Texte intégral
N° RG 23/04401 - N° Portalis DBVX-V-B7H-O77W
Nom du ressortissant :
[E]
PROCUREUR DE LA REPUBLIQUE DE [Localité 1]
C/ [E]
COUR D'APPEL DE LYON
JURIDICTION DU PREMIER PRÉSIDENT
ORDONNANCE SUR APPEL SUSPENSIF
EN DATE DU 30 MAI 2023
statuant en matière de Rétentions Administratives des Etrangers
Le 30 MAI 2023 à 12 heures 45,
Etant en notre cabinet sis à la cour d'appel de Lyon,
Nous, Isabelle OUDOT, conseillère à la cour d'appel de Lyon, déléguée par ordonnance de madame la première présidente de ladite Cour en date du 02 janvier 2023 pour statuer sur les procédures ouvertes en application des articles L.342-7, L. 342-12, L. 743-11, L. 743-21 et L.743-22 du code d'entrée et de séjour des étrangers en France et du droit d'asile,
Assistée de Charlotte COMBAL, greffière,
Avons rendu l'ordonnance dont la teneur suit dans la procédure concernant :
APPELANT :
Monsieur le Procureur de la République près le tribunal judiciaire de Lyon
ET
INTIME :
M. [J] [E]
né le 29 Octobre 2001 à [Localité 4]
de nationalité Algérienne
Actuellement retenu au centre de rétention administrative de [2]
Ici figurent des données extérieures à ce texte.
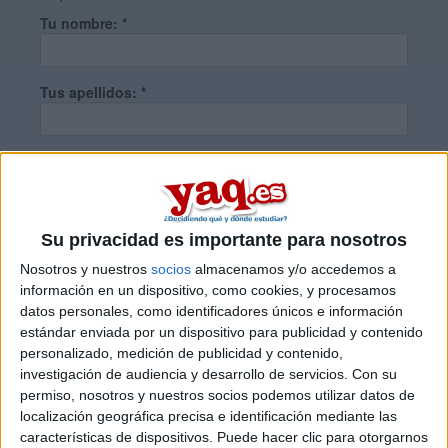
Tu nombre:
*
Tus apellidos:
*
Tu email:
*
¿Qué quieres preguntar?
*
Su privacidad es importante para nosotros
Nosotros y nuestros
socios
almacenamos y/o accedemos a
información en un dispositivo, como cookies, y procesamos
datos personales, como identificadores únicos e información
estándar enviada por un dispositivo para publicidad y contenido
personalizado, medición de publicidad y contenido,
Escribe aquí las dudas o preguntas que te gustaría que te
investigación de audiencia y desarrollo de servicios.
Con su
respondieran: plazos de preinscripción, precios, plazas
permiso, nosotros y nuestros socios podemos utilizar datos de
disponibles…:
localización geográfica precisa e identificación mediante las
características de dispositivos. Puede hacer clic para otorgarnos
Acepto los
términos y condiciones
y la
política de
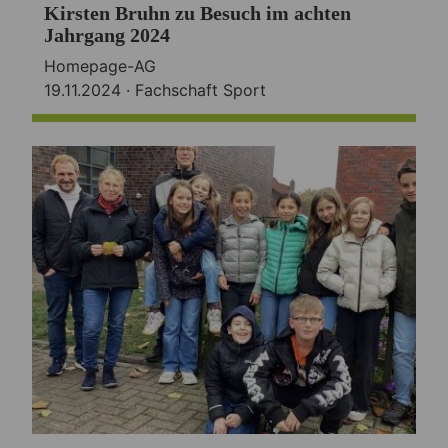
Kirsten Bruhn zu Besuch im achten
Jahrgang 2024
Homepage-AG
19.11.2024 ·
Fachschaft Sport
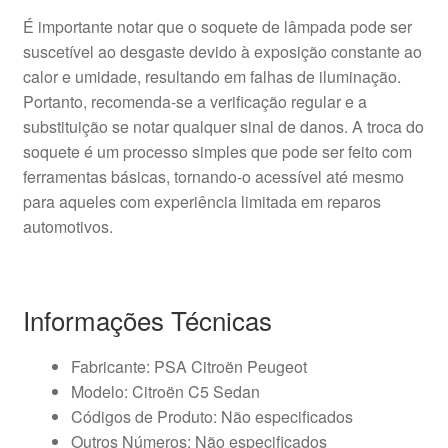
É importante notar que o soquete de lâmpada pode ser
suscetível ao desgaste devido à exposição constante ao
calor e umidade, resultando em falhas de iluminação.
Portanto, recomenda-se a verificação regular e a
substituição se notar qualquer sinal de danos. A troca do
soquete é um processo simples que pode ser feito com
ferramentas básicas, tornando-o acessível até mesmo
para aqueles com experiência limitada em reparos
automotivos.
Informações Técnicas
Fabricante: PSA Citroën Peugeot
Modelo: Citroën C5 Sedan
Códigos de Produto: Não especificados
Outros Números: Não especificados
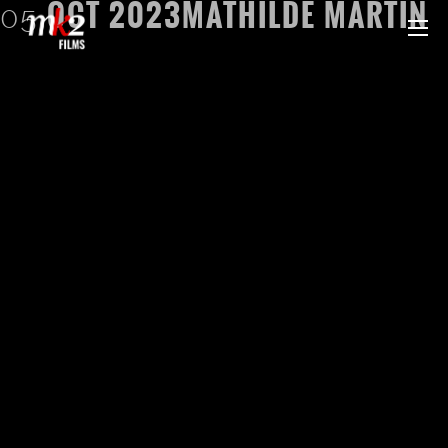
OCT
2023
MATHILDE MARTIN
05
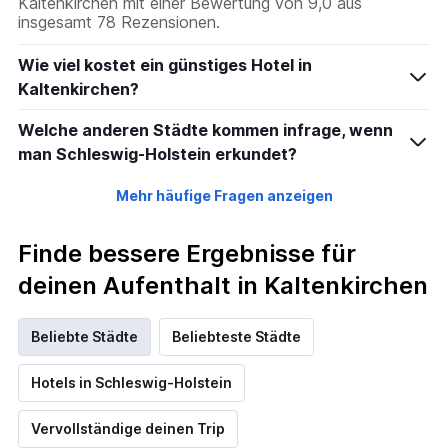
Kaltenkirchen mit einer Bewertung von 9,0 aus
insgesamt 78 Rezensionen.
Wie viel kostet ein günstiges Hotel in
Kaltenkirchen?
Welche anderen Städte kommen infrage, wenn
man Schleswig-Holstein erkundet?
Mehr häufige Fragen anzeigen
Finde bessere Ergebnisse für
deinen Aufenthalt in Kaltenkirchen
Beliebte Städte
Beliebteste Städte
Hotels in Schleswig-Holstein
Vervollständige deinen Trip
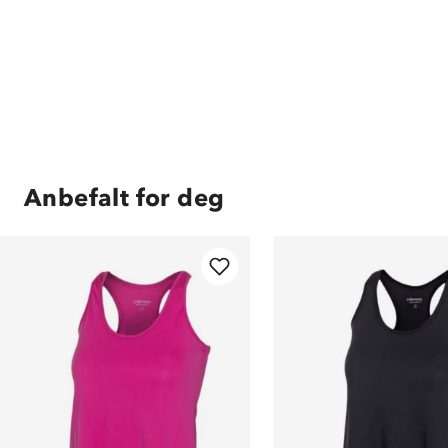
Anbefalt for deg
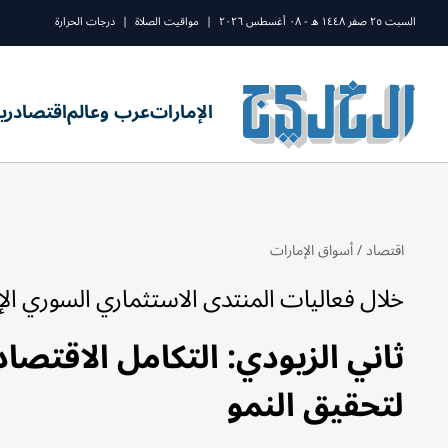
السبت ٢٥ صفر ١٤٤٨ ه - ٠٨ أغسطس ٢٠٢٦
|
مواقيت الصلاة
|
درجات الحرارة
الإمارات
عرب وعالم
اقتصاد
ري
اقتصاد
/
أسواق الإمارات
خلال فعاليات المنتدى الاستثماري السوري ال
ثاني الزيودي: التكامل الاقتصا
لتحقيق النمو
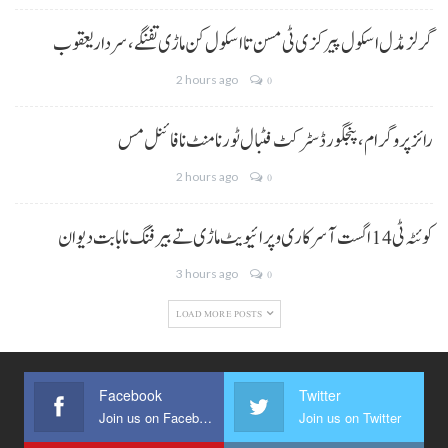
گرلز مڈل اسکول پیرکزی ٹی مسن تا اسکول کن ماڑی تفنگے، سردار یعقوب
2 hours ago
0
رائز پروگرام، پنجگور ڈسٹرکٹ فٹبال ٹورنامنٹ نا فائنل مس
2 hours ago
0
کوئٹہ ٹی 14 اگست آ سرکاری و پرائیویٹ ماڑی تے بیرفنگ نا بابت دیوان
3 hours ago
0
LOAD MORE POSTS
Facebook
Twitter
Join us on Facebook
Join us on Twitter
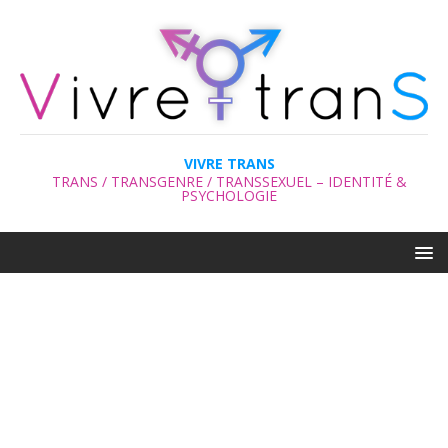
VIVRE TRANS
TRANS / TRANSGENRE / TRANSSEXUEL – IDENTITÉ &
PSYCHOLOGIE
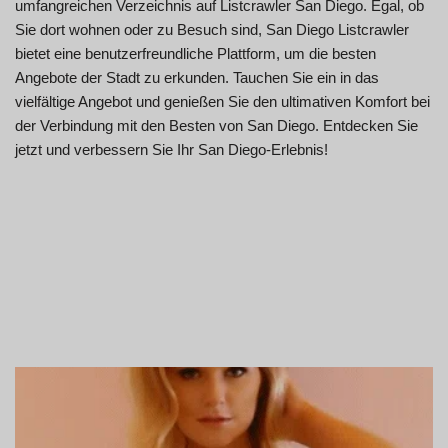
umfangreichen Verzeichnis auf Listcrawler San Diego. Egal, ob
Sie dort wohnen oder zu Besuch sind, San Diego Listcrawler
bietet eine benutzerfreundliche Plattform, um die besten
Angebote der Stadt zu erkunden. Tauchen Sie ein in das
vielfältige Angebot und genießen Sie den ultimativen Komfort bei
der Verbindung mit den Besten von San Diego. Entdecken Sie
jetzt und verbessern Sie Ihr San Diego-Erlebnis!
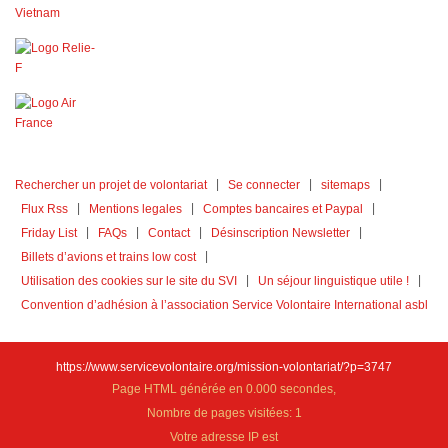
Rechercher un projet de volontariat
Se connecter
sitemaps
Flux Rss
Mentions legales
Comptes bancaires et Paypal
Friday List
FAQs
Contact
Désinscription Newsletter
Billets d’avions et trains low cost
Utilisation des cookies sur le site du SVI
Un séjour linguistique utile !
Convention d’adhésion à l’association Service Volontaire International asbl
https://www.servicevolontaire.org/mission-volontariat/?p=3747
Page HTML générée en 0.000 secondes,
Nombre de pages visitées: 1
Votre adresse IP est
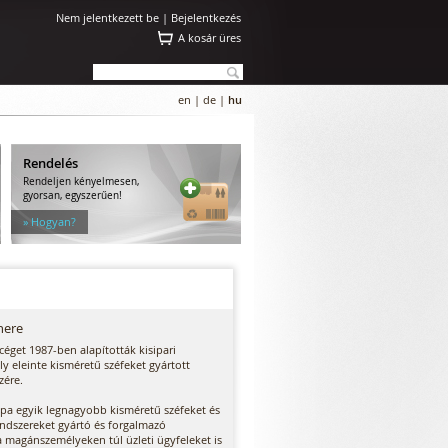
Nem jelentkezett be |
Bejelentkezés
A kosár üres
en
|
de
|
hu
Rendelés
Rendeljen kényelmesen,
gyorsan, egyszerűen!
» Hogyan?
nere
éget 1987-ben alapították kisipari
ly eleinte kisméretű széfeket gyártott
zére.
ópa egyik legnagyobb kisméretű széfeket és
endszereket gyártó és forgalmazó
 a magánszemélyeken túl üzleti ügyfeleket is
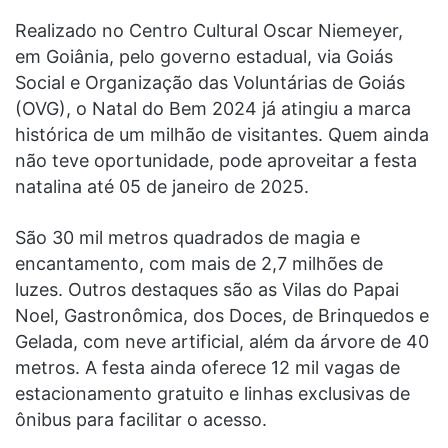
Realizado no Centro Cultural Oscar Niemeyer,
em Goiânia, pelo governo estadual, via Goiás
Social e Organização das Voluntárias de Goiás
(OVG), o Natal do Bem 2024 já atingiu a marca
histórica de um milhão de visitantes. Quem ainda
não teve oportunidade, pode aproveitar a festa
natalina até 05 de janeiro de 2025.
São 30 mil metros quadrados de magia e
encantamento, com mais de 2,7 milhões de
luzes. Outros destaques são as Vilas do Papai
Noel, Gastronômica, dos Doces, de Brinquedos e
Gelada, com neve artificial, além da árvore de 40
metros. A festa ainda oferece 12 mil vagas de
estacionamento gratuito e linhas exclusivas de
ônibus para facilitar o acesso.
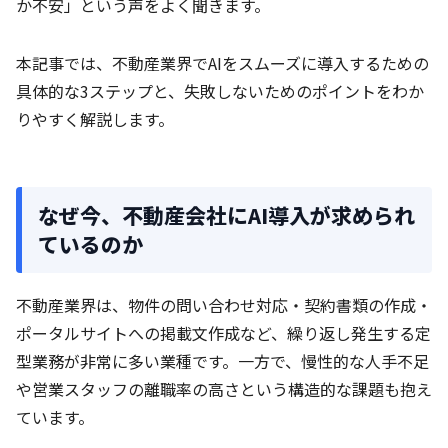
か不安」という声をよく聞きます。
本記事では、不動産業界でAIをスムーズに導入するための
具体的な3ステップと、失敗しないためのポイントをわか
りやすく解説します。
なぜ今、不動産会社にAI導入が求められ
ているのか
不動産業界は、物件の問い合わせ対応・契約書類の作成・
ポータルサイトへの掲載文作成など、繰り返し発生する定
型業務が非常に多い業種です。一方で、慢性的な人手不足
や営業スタッフの離職率の高さという構造的な課題も抱え
ています。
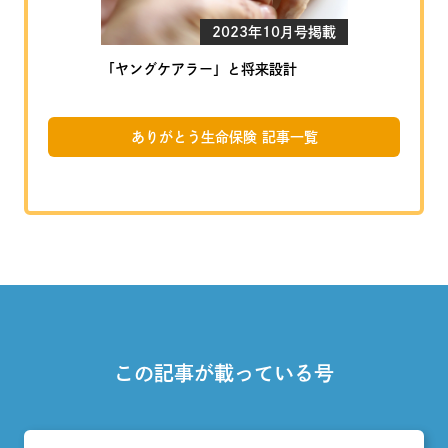
2023年10月号掲載
「ヤングケアラー」と将来設計
ありがとう生命保険 記事一覧
この記事が載っている号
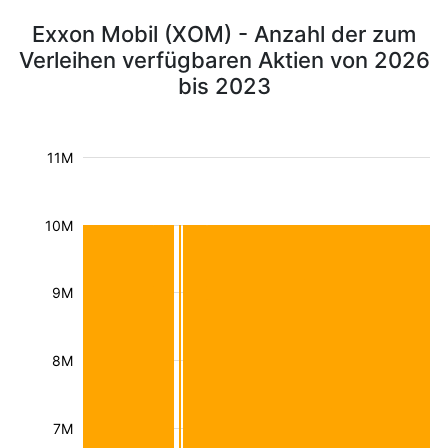
Exxon Mobil (XOM) - Anzahl der zum
Verleihen verfügbaren Aktien von 2026
bis 2023
11M
10M
9M
8M
7M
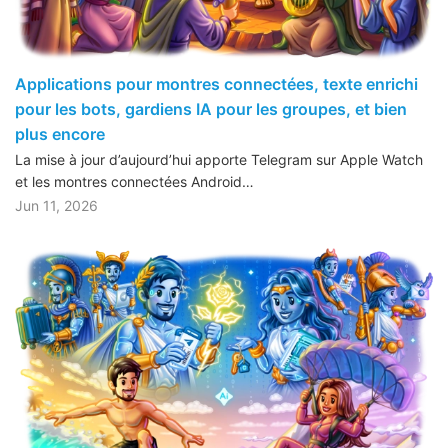
Applications pour montres connectées, texte enrichi
pour les bots, gardiens IA pour les groupes, et bien
plus encore
La mise à jour d’aujourd’hui apporte Telegram sur Apple Watch
et les montres connectées Android…
Jun 11, 2026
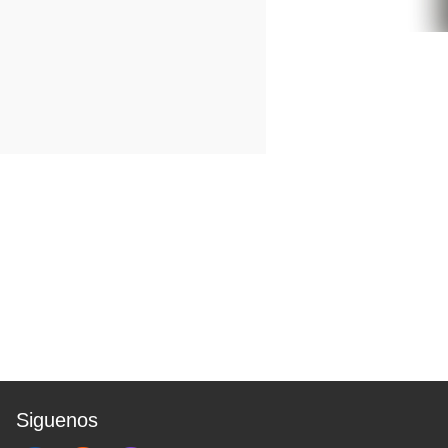
Siguenos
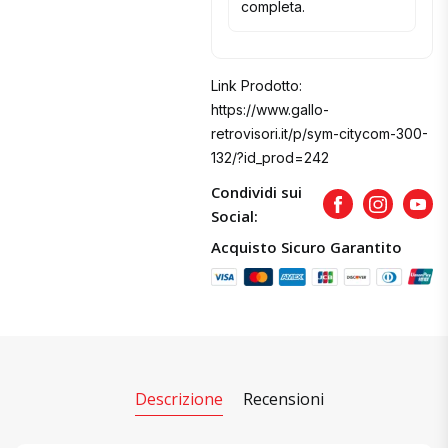
completa.
Link Prodotto:
https://www.gallo-
retrovisori.it/p/sym-citycom-300-
132/?id_prod=242
Condividi sui
Facebook
Instagram
Yout
Social:
Acquisto Sicuro Garantito
Descrizione
Recensioni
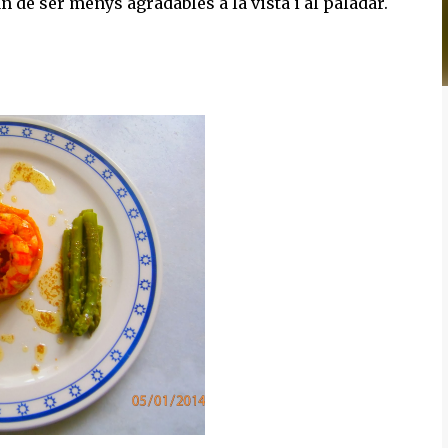
 de ser menys agradables a la vista i al paladar.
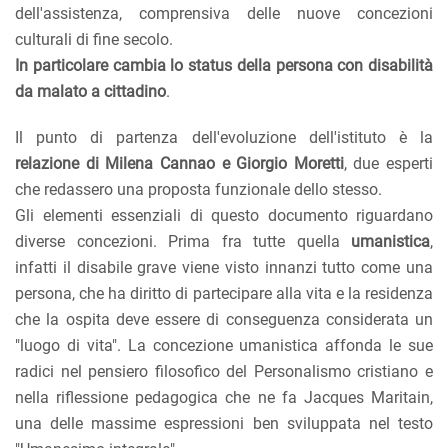
dell'assistenza, comprensiva delle nuove concezioni
culturali di fine secolo.
In particolare cambia lo status della persona con disabilità
da malato a cittadino
.
Il punto di partenza dell'evoluzione dell'istituto è la
relazione di Milena Cannao e Giorgio Moretti
, due esperti
che redassero una proposta funzionale dello stesso.
Gli elementi essenziali di questo documento riguardano
diverse concezioni. Prima fra tutte quella
umanistica
,
infatti il disabile grave viene visto innanzi tutto come una
persona, che ha diritto di partecipare alla vita e la residenza
che la ospita deve essere di conseguenza considerata un
"luogo di vita". La concezione umanistica affonda le sue
radici nel pensiero filosofico del Personalismo cristiano e
nella riflessione pedagogica che ne fa Jacques Maritain,
una delle massime espressioni ben sviluppata nel testo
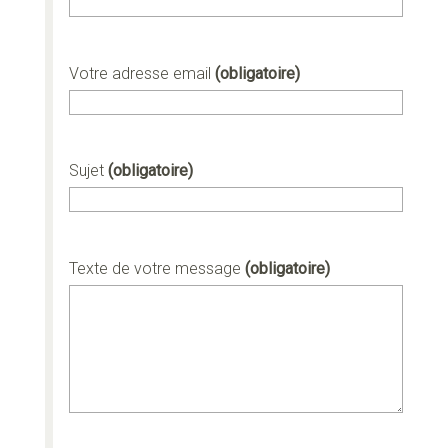
Votre adresse email
(obligatoire)
Sujet
(obligatoire)
Texte de votre message
(obligatoire)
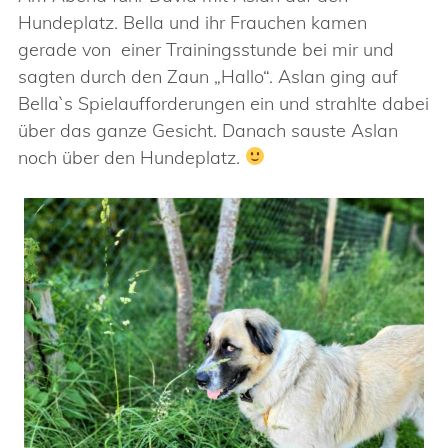
Hundeplatz. Bella und ihr Frauchen kamen
gerade von einer Trainingsstunde bei mir und
sagten durch den Zaun „Hallo“. Aslan ging auf
Bella`s Spielaufforderungen ein und strahlte dabei
über das ganze Gesicht. Danach sauste Aslan
noch über den Hundeplatz.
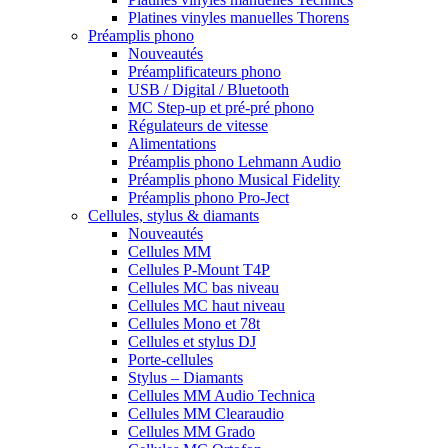
Platines vinyles manuelles Thorens
Préamplis phono
Nouveautés
Préamplificateurs phono
USB / Digital / Bluetooth
MC Step-up et pré-pré phono
Régulateurs de vitesse
Alimentations
Préamplis phono Lehmann Audio
Préamplis phono Musical Fidelity
Préamplis phono Pro-Ject
Cellules, stylus & diamants
Nouveautés
Cellules MM
Cellules P-Mount T4P
Cellules MC bas niveau
Cellules MC haut niveau
Cellules Mono et 78t
Cellules et stylus DJ
Porte-cellules
Stylus – Diamants
Cellules MM Audio Technica
Cellules MM Clearaudio
Cellules MM Grado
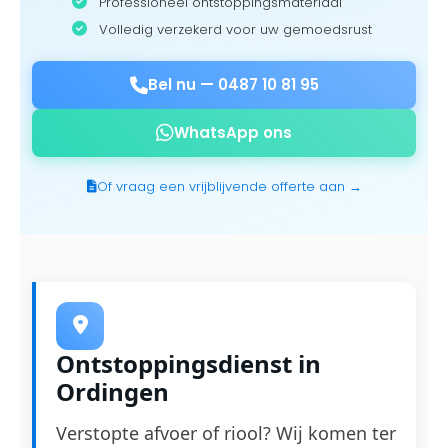
Professioneel ontstoppingsmateriaal
Volledig verzekerd voor uw gemoedsrust
Bel nu —
0487 10 81 95
WhatsApp ons
Of vraag een vrijblijvende offerte aan →
Ontstoppingsdienst in
Ordingen
Verstopte afvoer of riool? Wij komen ter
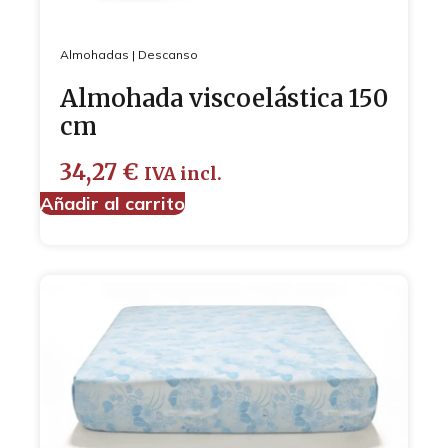
Almohadas
|
Descanso
Almohada viscoelástica 150
cm
34,27
€
IVA incl.
Añadir al carrito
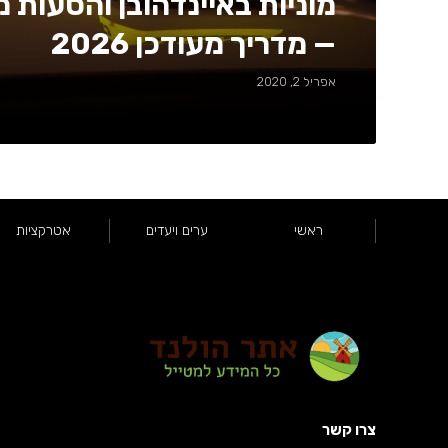
מוניות באיינדהובן והסעות
— מדריך מעודכן 2026
אפריל 2, 2020
ראשי
ערים ויעדים
אטרקציות
צרו קשר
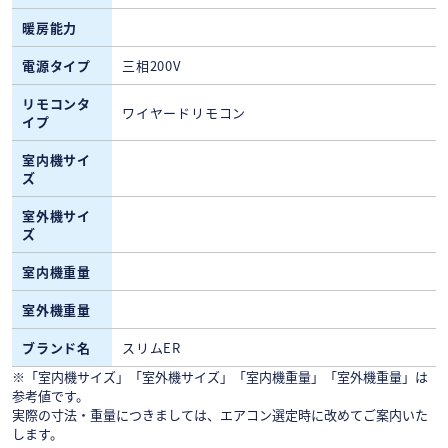
暖房能力
電源タイプ
三相200V
リモコンタ
ワイヤードリモコン
イプ
室内機サイ
ズ
室外機サイ
ズ
室内機重量
室外機重量
ブランド名
スリムER
※「室内機サイズ」「室外機サイズ」「室内機重量」「室外機重量」は
参考値です。
実際の寸法・重量につきましては、エアコン選定時に改めてご案内いた
します。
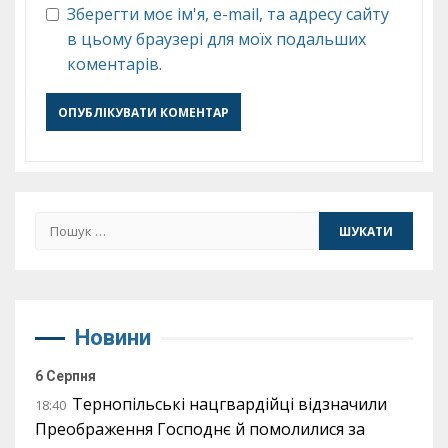
Зберегти моє ім'я, e-mail, та адресу сайту
в цьому браузері для моїх подальших
коментарів.
Пошук:
Новини
6 Серпня
Тернопільські нацгвардійці відзначили
18:40
Преображення Господнє й помолилися за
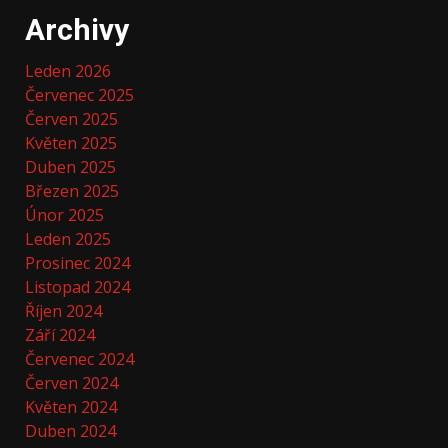
Archivy
Leden 2026
Červenec 2025
Červen 2025
Květen 2025
Duben 2025
Březen 2025
Únor 2025
Leden 2025
Prosinec 2024
Listopad 2024
Říjen 2024
Září 2024
Červenec 2024
Červen 2024
Květen 2024
Duben 2024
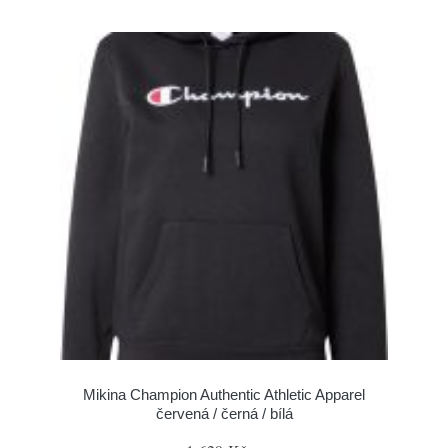
Mikina Champion Authentic Athletic Apparel
červená / černá / bílá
Ayant pour conseil Maître Anne-Julie HMAIDA, avocat au barreau de LYON, commis d'office
Vu la déclaration d'appel reçue le 29 mai 2023 à 18h 35 de M. le procureur de la République près le tribunal judiciaire de Lyon à l'encontre de l'ordonnance du juge des libertés et de la détention du dit tribunal prononcée le même jour à 15h 32 déclarant recevable la requête de la personne retenue, constatant l'irrégularité de la procédure et disant n'y avoir lieu à la prolongation de la mesure de rétention administrative de [J] [E], appel accompagné d'une demande d'effet suspensif ;
Vu la notification faite à la personne retenue, à la préfecture du [Localité 3], l'avocat de la préfecture ainsi qu'à Maître [H] et Maître [B], de l'appel interjeté et des pièces l'accompagnant,
Vu les observations de Maître Hmaida,
Vu les observations du Parquet Général qui s'en remet à la sagesse de la juridiction ;
SUR CE
Attendu que l'appel du procureur de la République près le tribunal judiciaire de Lyon, avec demande d'effet suspensif, se référant à la régularité de la procédure et à l'absence de garanties de représentation effectives a été formé et transmis à la cour dans le délai de dix heures prévu à l'article L 743-22 du Code de l'entrée et du séjour des étrangers et du droit d'asile et régulièrement notifié.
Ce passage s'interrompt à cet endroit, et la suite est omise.